Please give back, word for word, only the lines starting at the one containing "22 Mayıs 2026" and ending at the one containing "[Toggle navigation] (8, 224)" within the material below.

● ● ●

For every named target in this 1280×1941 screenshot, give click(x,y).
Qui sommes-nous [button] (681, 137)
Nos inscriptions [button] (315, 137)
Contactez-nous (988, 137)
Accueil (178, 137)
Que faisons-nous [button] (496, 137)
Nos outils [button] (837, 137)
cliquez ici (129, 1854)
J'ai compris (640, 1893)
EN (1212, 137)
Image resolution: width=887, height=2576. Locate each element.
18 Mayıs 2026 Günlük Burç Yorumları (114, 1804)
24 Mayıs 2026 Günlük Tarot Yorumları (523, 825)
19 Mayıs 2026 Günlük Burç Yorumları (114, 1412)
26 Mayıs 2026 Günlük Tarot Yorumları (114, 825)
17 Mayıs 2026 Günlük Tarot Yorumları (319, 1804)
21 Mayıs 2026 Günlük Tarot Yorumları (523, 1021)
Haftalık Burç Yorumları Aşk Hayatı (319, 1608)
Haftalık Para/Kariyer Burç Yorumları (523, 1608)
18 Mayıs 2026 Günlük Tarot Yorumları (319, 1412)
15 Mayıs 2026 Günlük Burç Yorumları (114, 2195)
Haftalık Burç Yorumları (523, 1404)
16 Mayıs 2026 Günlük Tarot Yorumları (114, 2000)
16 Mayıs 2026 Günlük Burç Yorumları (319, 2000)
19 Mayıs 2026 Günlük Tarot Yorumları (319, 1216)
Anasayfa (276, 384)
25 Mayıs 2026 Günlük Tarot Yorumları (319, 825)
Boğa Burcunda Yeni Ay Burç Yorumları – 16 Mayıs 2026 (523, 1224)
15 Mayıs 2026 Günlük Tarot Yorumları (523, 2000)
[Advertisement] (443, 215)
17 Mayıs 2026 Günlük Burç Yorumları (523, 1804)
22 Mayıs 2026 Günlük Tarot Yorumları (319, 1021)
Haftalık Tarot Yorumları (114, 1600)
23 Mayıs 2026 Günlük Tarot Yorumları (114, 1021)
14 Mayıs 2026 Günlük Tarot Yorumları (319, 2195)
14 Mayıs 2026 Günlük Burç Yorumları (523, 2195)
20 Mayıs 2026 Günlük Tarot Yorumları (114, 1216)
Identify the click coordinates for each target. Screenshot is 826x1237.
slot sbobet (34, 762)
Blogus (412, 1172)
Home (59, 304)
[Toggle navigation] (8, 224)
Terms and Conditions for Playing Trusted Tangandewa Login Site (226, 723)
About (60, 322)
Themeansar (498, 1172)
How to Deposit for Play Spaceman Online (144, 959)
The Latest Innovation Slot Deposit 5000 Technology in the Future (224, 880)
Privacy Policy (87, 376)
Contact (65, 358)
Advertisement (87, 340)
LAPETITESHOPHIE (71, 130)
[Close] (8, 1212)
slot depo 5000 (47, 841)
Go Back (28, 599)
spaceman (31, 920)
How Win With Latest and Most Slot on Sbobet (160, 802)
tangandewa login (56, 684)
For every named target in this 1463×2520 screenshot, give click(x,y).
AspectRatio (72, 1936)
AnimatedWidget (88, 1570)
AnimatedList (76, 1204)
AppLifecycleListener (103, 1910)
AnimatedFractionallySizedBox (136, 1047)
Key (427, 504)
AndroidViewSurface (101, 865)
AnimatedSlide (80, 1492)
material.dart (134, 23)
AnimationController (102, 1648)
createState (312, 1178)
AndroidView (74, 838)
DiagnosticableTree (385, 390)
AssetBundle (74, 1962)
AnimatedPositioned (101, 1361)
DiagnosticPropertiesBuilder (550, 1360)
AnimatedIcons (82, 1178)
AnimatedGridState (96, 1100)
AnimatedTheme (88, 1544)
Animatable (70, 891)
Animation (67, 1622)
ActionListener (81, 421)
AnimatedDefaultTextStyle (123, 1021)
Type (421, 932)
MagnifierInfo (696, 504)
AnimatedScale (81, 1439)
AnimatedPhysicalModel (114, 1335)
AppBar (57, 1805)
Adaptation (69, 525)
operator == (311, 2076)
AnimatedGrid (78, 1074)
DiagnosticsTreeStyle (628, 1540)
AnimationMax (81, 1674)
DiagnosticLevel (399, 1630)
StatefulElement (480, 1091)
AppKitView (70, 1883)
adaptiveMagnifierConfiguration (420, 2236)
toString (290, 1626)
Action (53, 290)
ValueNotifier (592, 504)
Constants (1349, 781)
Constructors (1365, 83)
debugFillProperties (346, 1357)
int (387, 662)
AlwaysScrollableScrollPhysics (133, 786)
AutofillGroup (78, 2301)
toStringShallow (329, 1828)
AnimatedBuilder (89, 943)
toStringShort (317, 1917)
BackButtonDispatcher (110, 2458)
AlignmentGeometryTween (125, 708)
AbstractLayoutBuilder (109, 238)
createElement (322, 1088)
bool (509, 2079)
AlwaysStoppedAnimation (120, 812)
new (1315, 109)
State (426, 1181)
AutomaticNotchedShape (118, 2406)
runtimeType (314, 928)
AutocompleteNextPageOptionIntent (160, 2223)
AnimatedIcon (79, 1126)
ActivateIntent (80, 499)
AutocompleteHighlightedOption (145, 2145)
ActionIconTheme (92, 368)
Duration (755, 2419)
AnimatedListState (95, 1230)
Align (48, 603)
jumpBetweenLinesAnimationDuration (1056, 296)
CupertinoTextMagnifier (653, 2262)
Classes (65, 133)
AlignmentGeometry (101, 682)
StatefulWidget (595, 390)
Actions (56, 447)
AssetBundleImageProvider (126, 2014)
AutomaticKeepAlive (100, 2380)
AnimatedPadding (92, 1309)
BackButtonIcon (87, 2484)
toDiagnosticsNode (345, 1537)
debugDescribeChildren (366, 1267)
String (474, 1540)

● ● ●

Response:
22 Mayıs 2026 Günlük Tarot Yorumları (319, 1021)
Haftalık Tarot Yorumları (114, 1600)
23 Mayıs 2026 Günlük Tarot Yorumları (114, 1021)
14 Mayıs 2026 Günlük Tarot Yorumları (319, 2195)
14 Mayıs 2026 Günlük Burç Yorumları (523, 2195)
20 Mayıs 2026 Günlük Tarot Yorumları (114, 1216)
Identify the click coordinates for each target. Screenshot is 826x1237.
slot sbobet (34, 762)
Blogus (412, 1172)
Home (59, 304)
[Toggle navigation] (8, 224)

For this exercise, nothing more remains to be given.